** Opening RECORDS FOR THIS TASK block **
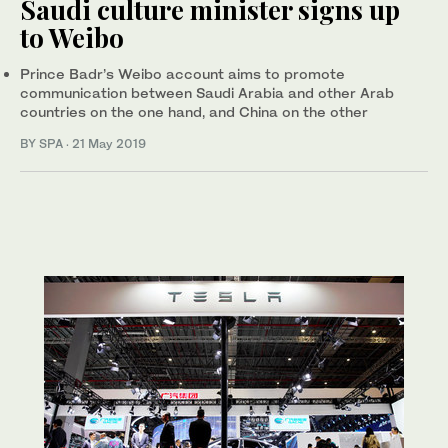
Saudi culture minister signs up
to Weibo
Prince Badr’s Weibo account aims to promote
communication between Saudi Arabia and other Arab
countries on the one hand, and China on the other
BY SPA
·
21 May 2019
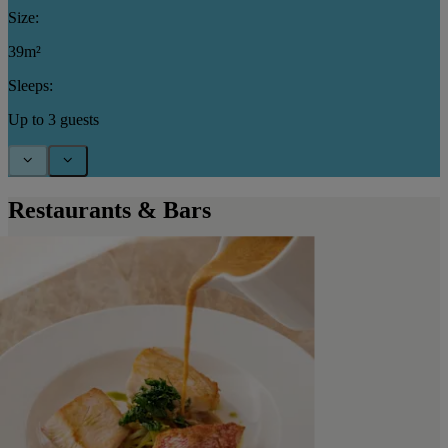
Size:
39m²
Sleeps:
Up to 3 guests
Restaurants & Bars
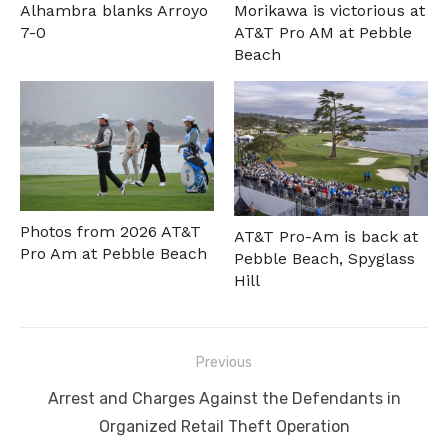
Alhambra blanks Arroyo
Morikawa is victorious at
7-0
AT&T Pro AM at Pebble
Beach
Photos from 2026 AT&T
AT&T Pro-Am is back at
Pro Am at Pebble Beach
Pebble Beach, Spyglass
Hill
Post
Previous
navigation
Previous
Arrest and Charges Against the Defendants in
post:
Organized Retail Theft Operation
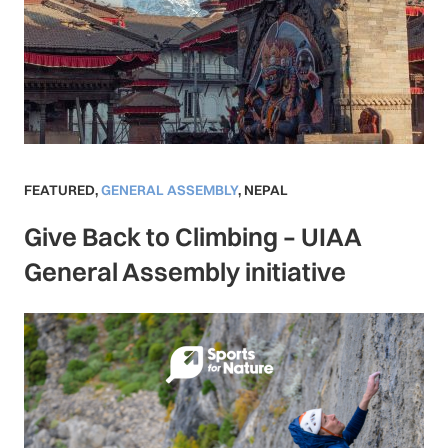
FEATURED
,
GENERAL ASSEMBLY
,
NEPAL
Give Back to Climbing – UIAA
General Assembly initiative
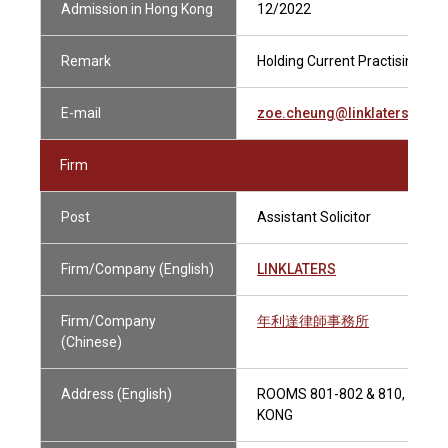
Admission in Hong Kong
12/2022
Remark
Holding Current Practising Cert
E-mail
zoe.cheung@linklaters.com
Firm
Post
Assistant Solicitor
Firm/Company (English)
LINKLATERS
Firm/Company
年利達律師事務所
(Chinese)
Address (English)
ROOMS 801-802 & 810, 9-12
KONG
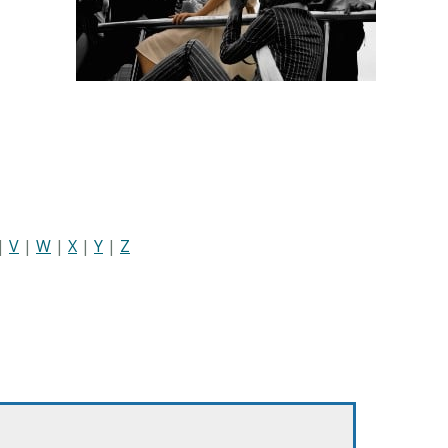
|
V
|
W
|
X
|
Y
|
Z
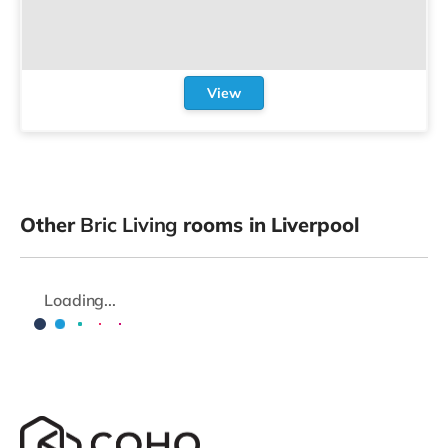
View
Other
Bric Living
rooms in Liverpool
Loading...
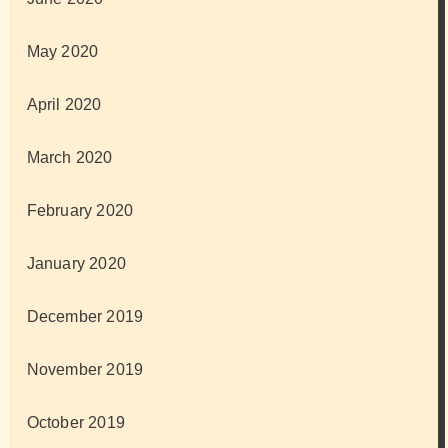
May 2020
April 2020
March 2020
February 2020
January 2020
December 2019
November 2019
October 2019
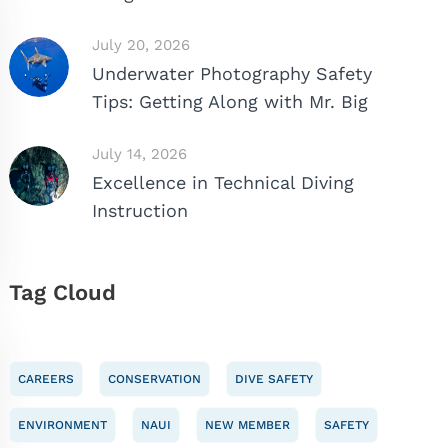
July 20, 2026
Underwater Photography Safety
Tips: Getting Along with Mr. Big
July 14, 2026
Excellence in Technical Diving
Instruction
Tag Cloud
CAREERS
CONSERVATION
DIVE SAFETY
ENVIRONMENT
NAUI
NEW MEMBER
SAFETY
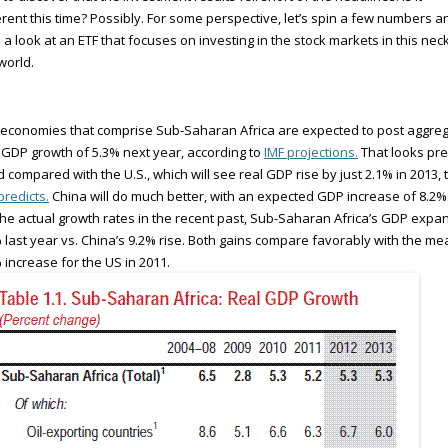
erent this time? Possibly. For some perspective, let’s spin a few numbers a
 a look at an ETF that focuses on investing in the stock markets in this nec
world.
economies that comprise Sub-Saharan Africa are expected to post aggre
 GDP growth of 5.3% next year, according to
IMF projections.
That looks pre
 compared with the U.S., which will see real GDP rise by just 2.1% in 2013, 
predicts.
China will do much better, with an expected GDP increase of 8.2%
the actual growth rates in the recent past, Sub-Saharan Africa’s GDP exp
 last year vs. China’s 9.2% rise. Both gains compare favorably with the me
 increase for the US in 2011.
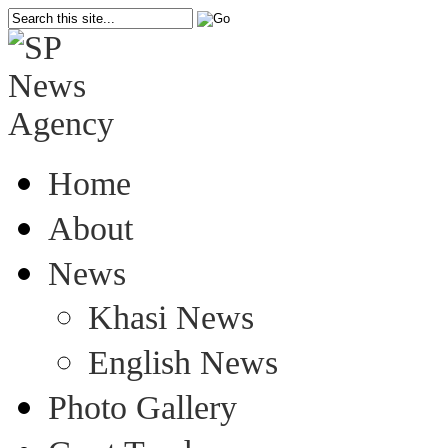
Home
About
News
Khasi News
English News
Photo Gallery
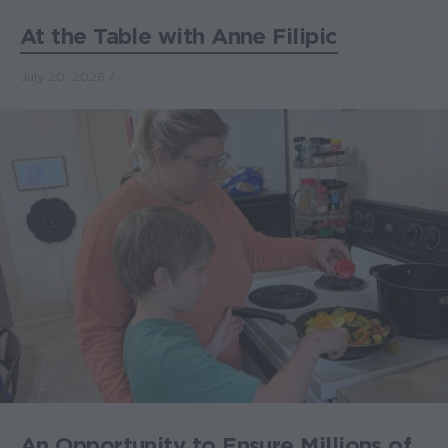
At the Table with Anne Filipic
July 20, 2026
An Opportunity to Ensure Millions of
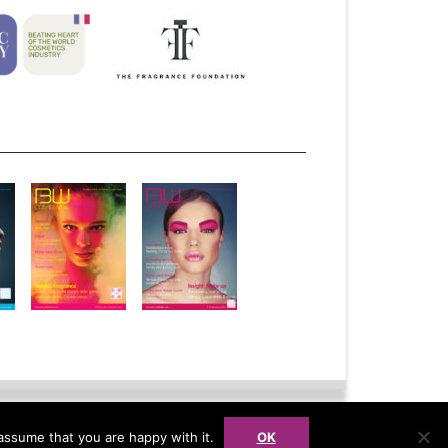
bscribe
Advertise
Syndication
assume that you are happy with it.
OK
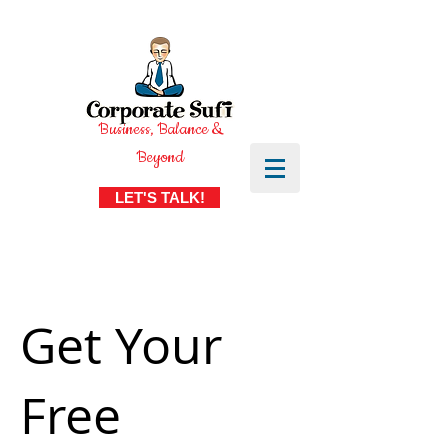
Business, Balance &
Beyond
LET'S TALK!
Get Your
Free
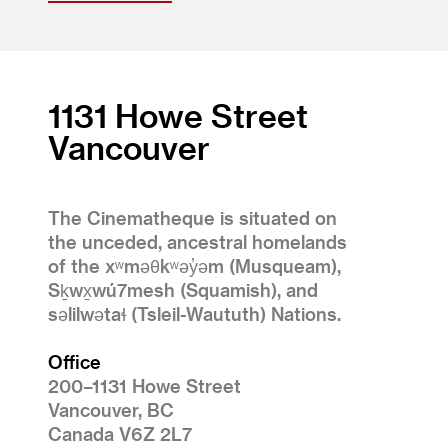
1131 Howe Street
Vancouver
The Cinematheque is situated on
the unceded, ancestral homelands
of the xʷməθkʷəy̓əm (Musqueam),
Sḵwx̱wú7mesh (Squamish), and
səlilwətaɬ (Tsleil-Waututh) Nations.
Office
200–1131 Howe Street
Vancouver, BC
Canada V6Z 2L7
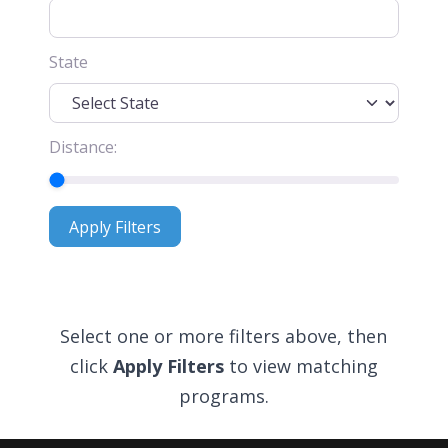
State
Distance:
Apply Filters
Apply Filters
Select one or more filters above, then
click
Apply Filters
to view matching
programs.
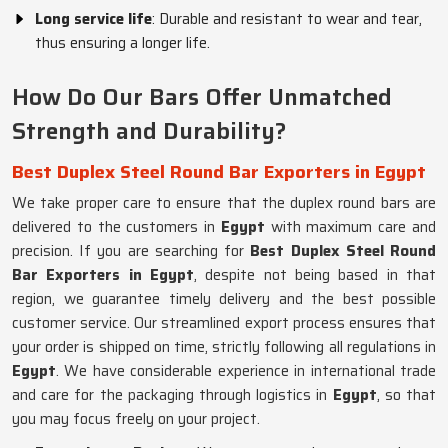
Long service life
: Durable and resistant to wear and tear,
thus ensuring a longer life.
How Do Our Bars Offer Unmatched
Strength and Durability?
Best Duplex Steel Round Bar Exporters in Egypt
We take proper care to ensure that the duplex round bars are
delivered to the customers in
Egypt
with maximum care and
precision. If you are searching for
Best Duplex Steel Round
Bar Exporters in Egypt
, despite not being based in that
region, we guarantee timely delivery and the best possible
customer service. Our streamlined export process ensures that
your order is shipped on time, strictly following all regulations in
Egypt
. We have considerable experience in international trade
and care for the packaging through logistics in
Egypt
, so that
you may focus freely on your project.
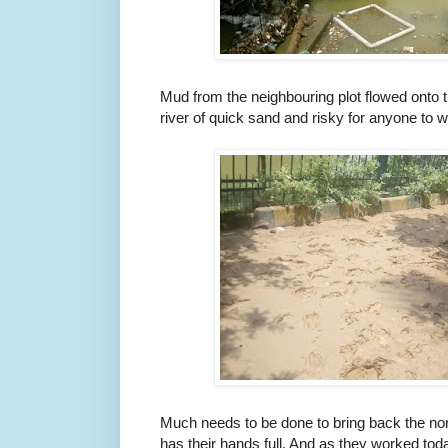
Mud from the neighbouring plot flowed onto t
river of quick sand and risky for anyone to w
Much needs to be done to bring back the nor
has their hands full. And as they worked today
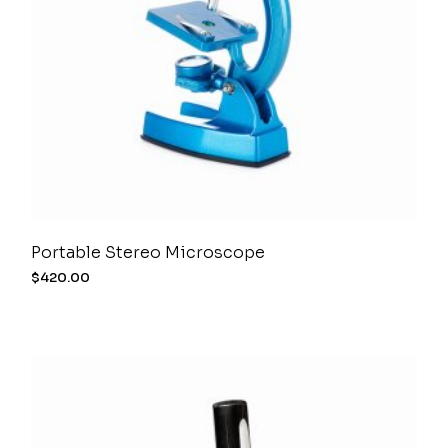
Portable Stereo Microscope
$
420.00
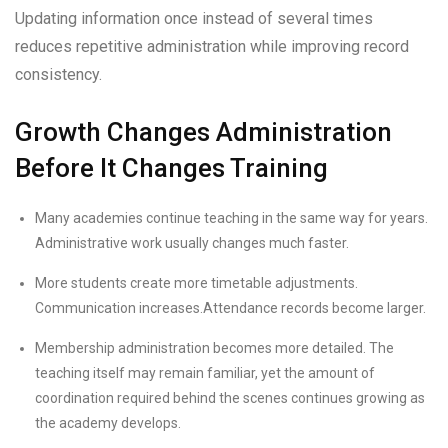
Updating information once instead of several times
reduces repetitive administration while improving record
consistency.
Growth Changes Administration
Before It Changes Training
Many academies continue teaching in the same way for years.
Administrative work usually changes much faster.
More students create more timetable adjustments.
Communication increases.Attendance records become larger.
Membership administration becomes more detailed. The
teaching itself may remain familiar, yet the amount of
coordination required behind the scenes continues growing as
the academy develops.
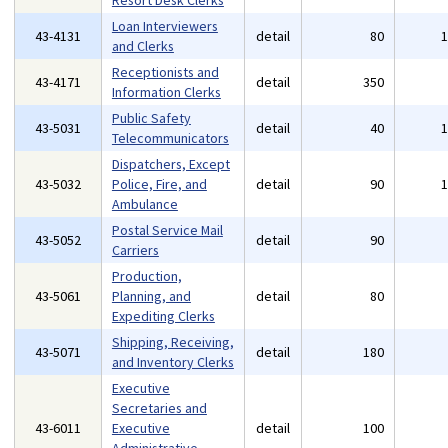
Resort Desk Clerks
Loan Interviewers
43-4131
detail
80
and Clerks
Receptionists and
43-4171
detail
350
Information Clerks
Public Safety
43-5031
detail
40
Telecommunicators
Dispatchers, Except
43-5032
Police, Fire, and
detail
90
Ambulance
Postal Service Mail
43-5052
detail
90
Carriers
Production,
43-5061
Planning, and
detail
80
Expediting Clerks
Shipping, Receiving,
43-5071
detail
180
and Inventory Clerks
Executive
Secretaries and
43-6011
Executive
detail
100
** Closing RECORDS FOR THIS TASK block **
Starting with the line that has "Business, Balance &" and ending with the line that has "customer service. Our", repeat the lines above exactly, omitting every picture.

> TASK RESPONSE
Business, Balance &
Beyond
LET'S TALK!
Get Your
Free
1131 Howe Street
Vancouver
The Cinematheque is situated on
the unceded, ancestral homelands
of the xʷməθkʷəy̓əm (Musqueam),
Sḵwx̱wú7mesh (Squamish), and
səlilwətaɬ (Tsleil-Waututh) Nations.
Office
200–1131 Howe Street
Vancouver, BC
Canada V6Z 2L7
State
Distance:
Apply Filters
Apply Filters
Select one or more filters above, then
click
Apply Filters
to view matching
programs.
Long service life
: Durable and resistant to wear and tear,
thus ensuring a longer life.
How Do Our Bars Offer Unmatched
Strength and Durability?
Best Duplex Steel Round Bar Exporters in Egypt
We take proper care to ensure that the duplex round bars are
delivered to the customers in
Egypt
with maximum care and
precision. If you are searching for
Best Duplex Steel Round
Bar Exporters in Egypt
, despite not being based in that
region, we guarantee timely delivery and the best possible
customer service. Our streamlined export process ensures that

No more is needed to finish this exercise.